Given the closest hospitals are in Pontiac, Lapeer and Rochester Hills, Sheriff’s Lt. Scott Patterson, commander of the Oxford substation, said waiting for Oxford Fire personnel to arrive is currently “the smarter play” because they have both the tools and training to handle things on scene.
Lenz noted Oxford firefighters are “really quick” and “highly-trained” when it comes to responding to medical calls.
That being said, both Lenz and Patterson would still like to have quick access to a local hospital 24-7.
“If I could carry around an emergency room doctor in my back pocket everywhere I go on this job, that would be awesome,” Lenz said. “Obviously, they don’t fit in my pocket, but I wish they (were) in our community and were more readily available to us.”
“It gives you another option,” Patterson said.
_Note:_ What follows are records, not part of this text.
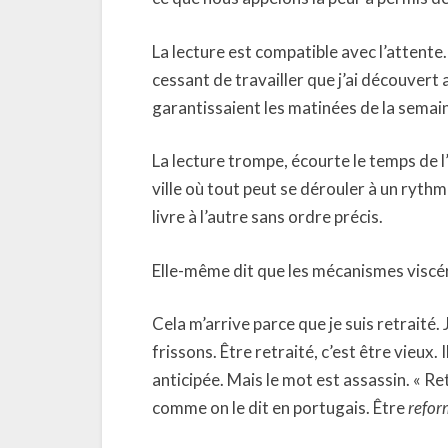
La lecture est compatible avec l’attente
cessant de travailler que j’ai découver
garantissaient les matinées de la semai
La lecture trompe, écourte le temps de 
ville où tout peut se dérouler à un rythm
livre à l’autre sans ordre précis.
Elle-même dit que les mécanismes viscéra
Cela m’arrive parce que je suis retraité.
frissons. Être retraité, c’est être vieux.
anticipée. Mais le mot est assassin. « Ret
comme on le dit en portugais. Être
refo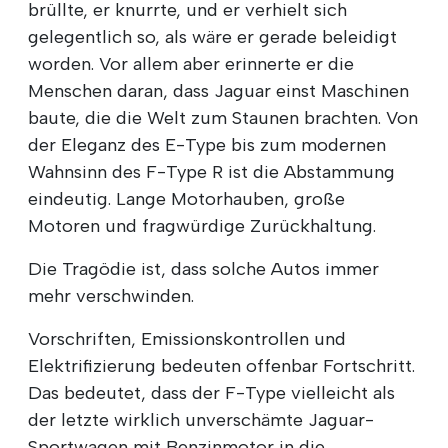
brüllte, er knurrte, und er verhielt sich
gelegentlich so, als wäre er gerade beleidigt
worden. Vor allem aber erinnerte er die
Menschen daran, dass Jaguar einst Maschinen
baute, die die Welt zum Staunen brachten. Von
der Eleganz des E-Type bis zum modernen
Wahnsinn des F-Type R ist die Abstammung
eindeutig. Lange Motorhauben, große
Motoren und fragwürdige Zurückhaltung.
Die Tragödie ist, dass solche Autos immer
mehr verschwinden.
Vorschriften, Emissionskontrollen und
Elektrifizierung bedeuten offenbar Fortschritt.
Das bedeutet, dass der F-Type vielleicht als
der letzte wirklich unverschämte Jaguar-
Sportwagen mit Benzinmotor in die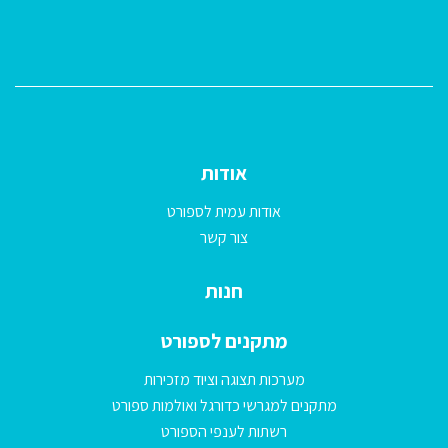
אודות
אודות עמית לספורט
צור קשר
חנות
מתקנים לספורט
מערכות תצוגה וציוד מזכירות
מתקנים למגרשי כדורגל ואולמות ספורט
רשתות לענפי הספורט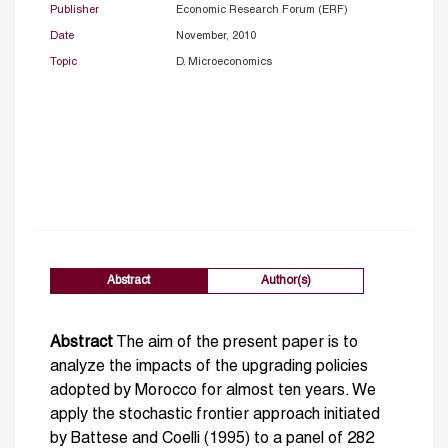
Publisher
Economic Research Forum (ERF)
Date
November, 2010
Topic
D. Microeconomics
Abstract
Author(s)
Abstract
The aim of the present paper is to
analyze the impacts of the upgrading policies
adopted by Morocco for almost ten years. We
apply the stochastic frontier approach initiated
by Battese and Coelli (1995) to a panel of 282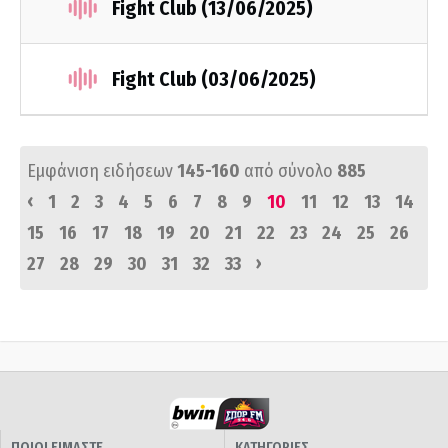
Fight Club (13/06/2025)
Fight Club (03/06/2025)
Εμφάνιση ειδήσεων
145-160
από σύνολο
885
‹
1
2
3
4
5
6
7
8
9
10
11
12
13
14
15
16
17
18
19
20
21
22
23
24
25
26
›
27
28
29
30
31
32
33
ΠΟΙΟΙ ΕΙΜΑΣΤΕ
ΚΑΤΗΓΟΡΙΕΣ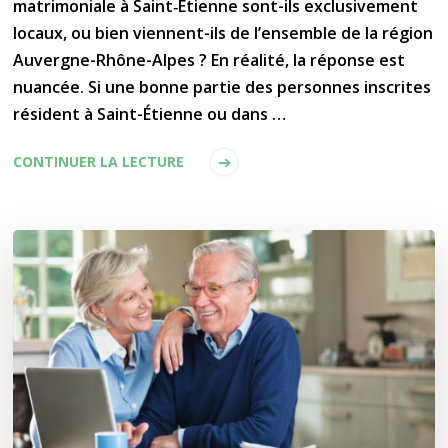
matrimoniale à Saint‑Étienne sont-ils exclusivement
locaux, ou bien viennent-ils de l’ensemble de la région
Auvergne-Rhône-Alpes ? En réalité, la réponse est
nuancée. Si une bonne partie des personnes inscrites
résident à Saint-Étienne ou dans …
CONTINUER LA LECTURE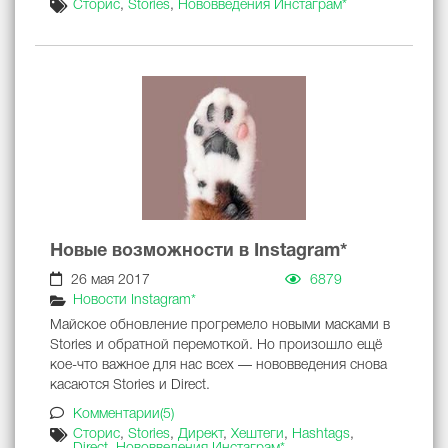
Сторис
,
Stories
,
Нововведения Инстаграм*
Новые возможности в Instagram*
26 мая 2017
6879
Новости Instagram*
Майское обновление прогремело новыми масками в
Stories и обратной перемоткой. Но произошло ещё
кое-что важное для нас всех — нововведения снова
касаются Stories и Direct.
Комментарии(5)
Сторис
,
Stories
,
Директ
,
Хештеги
,
Hashtags
,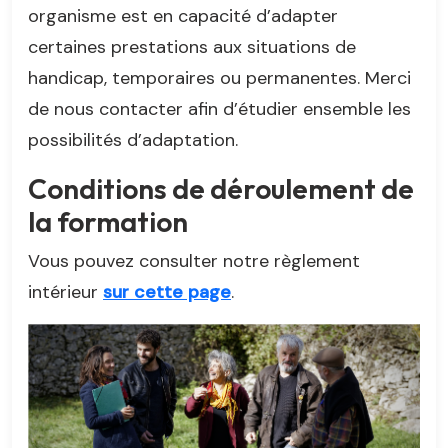
organisme est en capacité d’adapter
certaines prestations aux situations de
handicap, temporaires ou permanentes. Merci
de nous contacter afin d’étudier ensemble les
possibilités d’adaptation.
Conditions de déroulement de
la formation
Vous pouvez consulter notre règlement
intérieur
sur cette page
.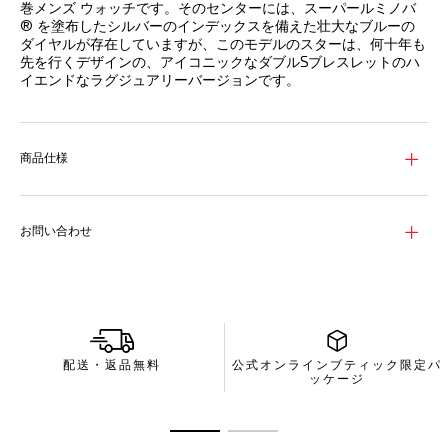
巻メンズ ウォッチです。そのセンターには、スーパールミノバ
® を塗布したシルバーのインデックスを備えた壮大なブルーの
ダイヤルが存在していますが、このモデルのスターは、何十年も
先を行くデザインの、アイコニックなダブルSブレスレットのハ
イエンドなラグジュアリーバージョンです。
商品仕様
お問い合わせ
配送・返品無料
公式オンラインブティック限定パ
ッケージ
商品の詳細に移動 1
商品の詳細に移動 2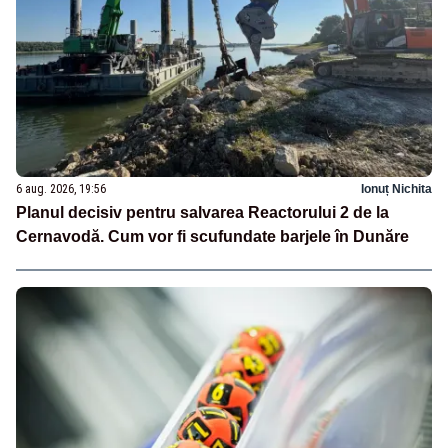
6 aug. 2026, 19:56
Ionuț Nichita
Planul decisiv pentru salvarea Reactorului 2 de la
Cernavodă. Cum vor fi scufundate barjele în Dunăre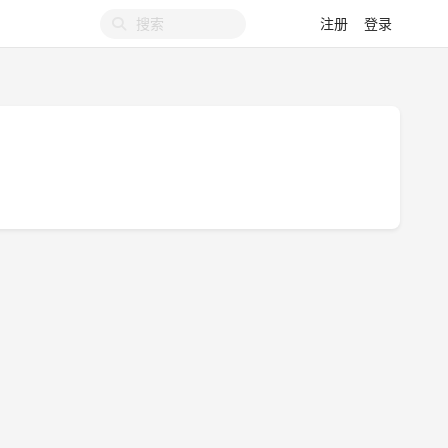
注册
登录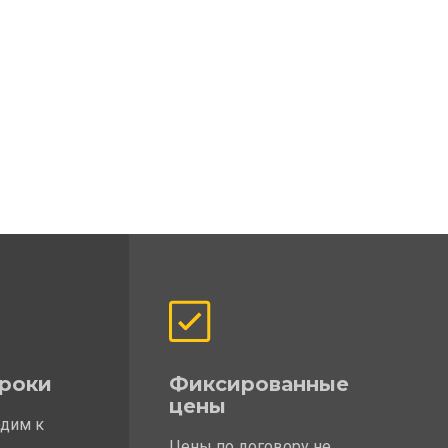
роки
Фиксированные
цены
одим к
Цены по договору не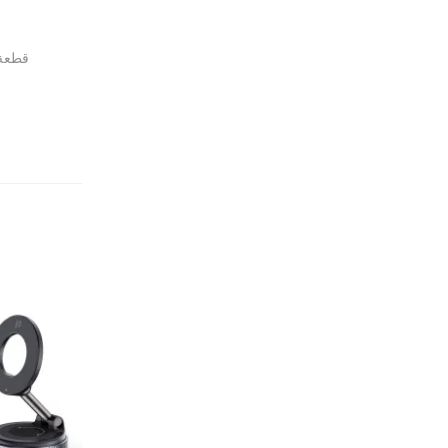
قطعة إلغ
Sale!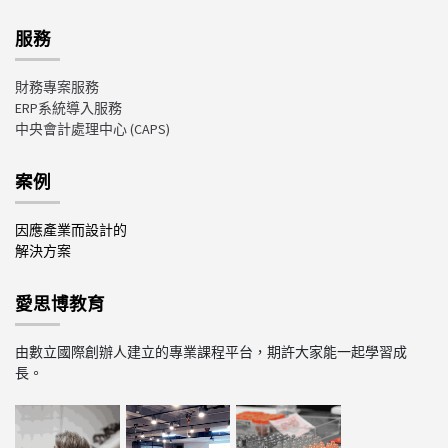
服務
財務專案服務
ERP系統導入服務
中央會計處理中心
(CAPS)
案例
因應產業而設計的
解決方案
愛思博教育
由數立國際創辦人建立的專業課程平台，期許大家能一起學習成
長。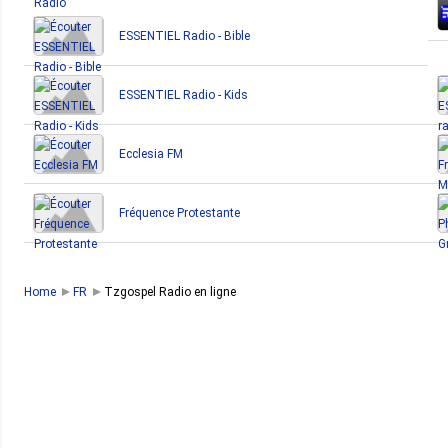
ESSENTIEL Radio - Bible
ESSENTIEL Radio - Kids
Ecclesia FM
Fréquence Protestante
Home
FR
Tzgospel Radio en ligne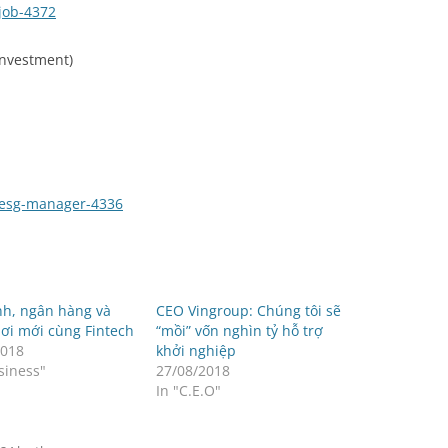
job-4372
nvestment)
/esg-manager-4336
nh, ngân hàng và
CEO Vingroup: Chúng tôi sẽ
ơi mới cùng Fintech
“mồi” vốn nghìn tỷ hỗ trợ
2018
khởi nghiệp
siness"
27/08/2018
In "C.E.O"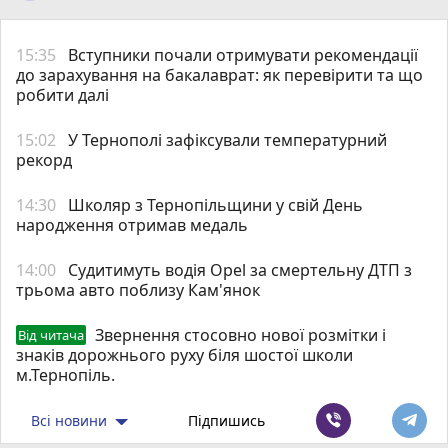
15:35
Вступники почали отримувати рекомендації
до зарахування на бакалаврат: як перевірити та що
робити далі
15:02
У Тернополі зафіксували температурний
рекорд
14:30
Школяр з Тернопільщини у свій День
народження отримав медаль
14:00
Судитимуть водія Opel за смертельну ДТП з
трьома авто поблизу Кам'янок
Звернення стосовно нової розмітки і
Від читача
знаків дорожнього руху біля шостої школи
м.Тернопіль.
Всі новини
Підпишись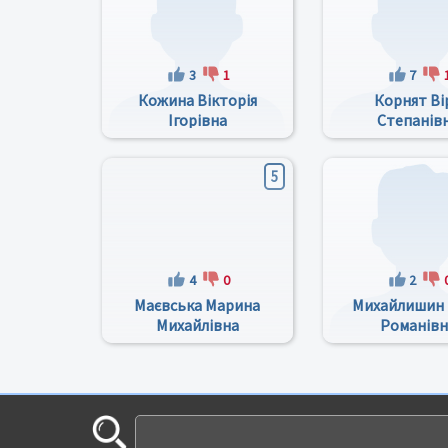
3
1
7
Кожина Вікторія
Корнят Ві
Ігорівна
Степанів
5
4
0
2
Маєвська Марина
Михайлишин
Михайлівна
Романівн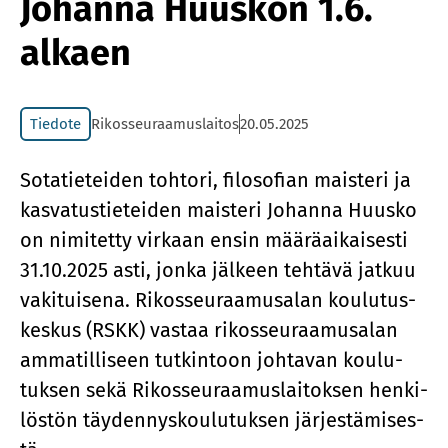
Johanna Huuskon 1.6.
alkaen
Tiedote
Rikosseuraamuslaitos
20.05.2025
So­ta­tie­tei­den toh­to­ri, fi­lo­so­fian mais­te­ri ja
kas­va­tus­tie­tei­den mais­te­ri Jo­han­na Huus­ko
on ni­mi­tet­ty vir­kaan en­sin mää­rä­ai­kai­ses­ti
31.10.2025 asti, jon­ka jäl­keen teh­tä­vä jat­kuu
va­ki­tui­se­na. Ri­kos­seu­raa­musa­lan kou­lu­tus­
kes­kus (RSKK) vas­taa ri­kos­seu­raa­musa­lan
am­ma­til­li­seen tut­kin­toon joh­ta­van kou­lu­
tuk­sen sekä Ri­kos­seu­raa­mus­lai­tok­sen hen­ki­
lös­tön täy­den­nys­kou­lu­tuk­sen jär­jes­tä­mi­ses­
Solwold indicated having a hospital in the community would be a big help whenever one of his officers has to get blood drawn from a driver suspected of alcohol or drug use.
Most of the time, the Oxford Fire Department can handle taking the sample, but whenever a suspect is “uncooperative” or “combative,” Solwold said they go to McLaren Oakland in Pontiac to have it done.
The chief noted this happens “at best, maybe a couple times a month, if that.”
“It’s not that often, honestly,” Solwold said.
Granted, village officers must travel to Pontiac anyway after these types of arrests so the suspect can be lodged in the county jail, but Solwold said having to go to the hospital, too, and wait for someone there to take a blood sample adds time to the trip.
On a personal note, Solwold said if he was having a medical situation, he would “like to go to the closest hospital” and he would prefer it if that hospital was “across the street, instead of (in) Lapeer or Rochester or Pontiac.”
“I want the closest available doctor to start working on me,” the chief said. “I’m pretty sure other folks would probably feel the same way.”
As a parent and area resident, Patterson said he “definitely would want someplace close” if one of his children needed emergency care.
“A lot of these (existing) hospitals are quite far away,” he said. “What parent is going to want to drive farther to get their child (medical) care?”